Table 4: LSR Molding Process at a Glance

Verification Step: Quality Control & Industry Certifications

For buyers and engineers, the certifications a molder holds are not paperwork. They are the audit trail that proves process control. The standards that matter most by application:

• ISO 9001 – Applies to all industries, quality management system
• ISO 13485 – Applies to medical devices, Medical QMS required for FDA-regulated components
• IATF 16949 – Applies to the automotive industry, like the PPAP or FMEA control plans 
• FDA 21 CFR 177.2600 – Applies to food contact and medical products in terms of food-contact and skin-contact silicone
• USP Class VI – Applies to medical/pharmaceutical contexts for biocompatibility testing
• ISO 10993 – Applies to medical implants and device materials
• MIL-SPEC/ITAR-aware – Applies to the defense and aerospace industry for US-sourced materials and domestic manufacturing

Get Your Own LSR Project Done with Konark!

Do you have an LSR project?
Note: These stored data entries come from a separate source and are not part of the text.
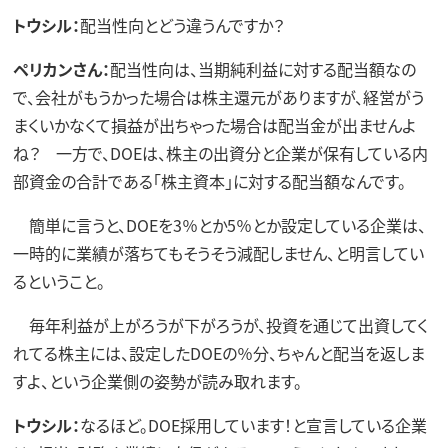
トウシル：
配当性向とどう違うんですか？
ペリカンさん：
配当性向は、当期純利益に対する配当額なの
で、会社がもうかった場合は株主還元がありますが、経営がう
まくいかなくて損益が出ちゃった場合は配当金が出ませんよ
ね？ 一方で、DOEは、株主の出資分と企業が保有している内
部資金の合計である「株主資本」に対する配当額なんです。
簡単に言うと、DOEを3％とか5％とか設定している企業は、
一時的に業績が落ちてもそうそう減配しません、と明言してい
るということ。
毎年利益が上がろうが下がろうが、投資を通じて出資してく
れてる株主には、設定したDOEの％分、ちゃんと配当を返しま
すよ、という企業側の姿勢が読み取れます。
トウシル：
なるほど。DOE採用しています！と宣言している企業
Konark Silicone Technologies can offer you manufactured rapid silicone prototypes, short-run silicone molding, and high-volume liquid silicone rubber processing. Get in touch with us now for industry-specific details and consultations!
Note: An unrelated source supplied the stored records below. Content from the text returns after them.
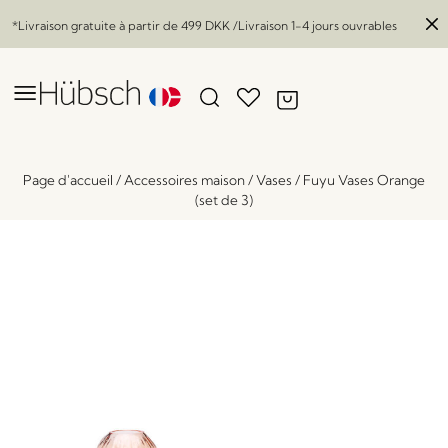
*Livraison gratuite à partir de
499 DKK
/Livraison 1-4 jours ouvrables
Page d'accueil
/
Accessoires maison
/
Vases
/
Fuyu Vases Orange
(set de 3)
Frequently Asked Questions.

1. Can I Overmold Lsr Onto Plastic Substrates? 

Yes. LSR overmolding, also called P+R (plastic plus rubber) molding, bonds silicone directly to a rigid substrate, combining the structure of plastic with the flexibility and heat resistance of silicone. The substrate must withstand LSR cure temperatures, so high-temperature thermoplastics are the usual partners. See the overmolding section above for design constraints.

2.How Does Colorant Impact the Molding Process? 

The colorants help transform the inherently translucent or white silicone into a customized, aesthetic product. In the LSR process, this happens when the liquid pigment paste is added as a third stream before it enters the mixer.

3.What is the Typical Shelf Life of Uncured LSR? 

The usual shelf life of uncured LSR is typically between 6 and 12 months from the date of manufacture when stored in the original, unopened packaging.

4. Are There Size Limitations for Lsr Molded Parts? 

Yes. They primarily depend on the material flow characteristics, molding equipment’s envelope, and tooling capabilities.

5. How is “Flash” Managed in High-precision Molding? 

Flash is prevented rather than trimmed: optimal clamp force, mold tolerances held within microns at the parting line, calibrated venting depths, and controlled injection parameters stop the low-viscosity material from escaping the cavity.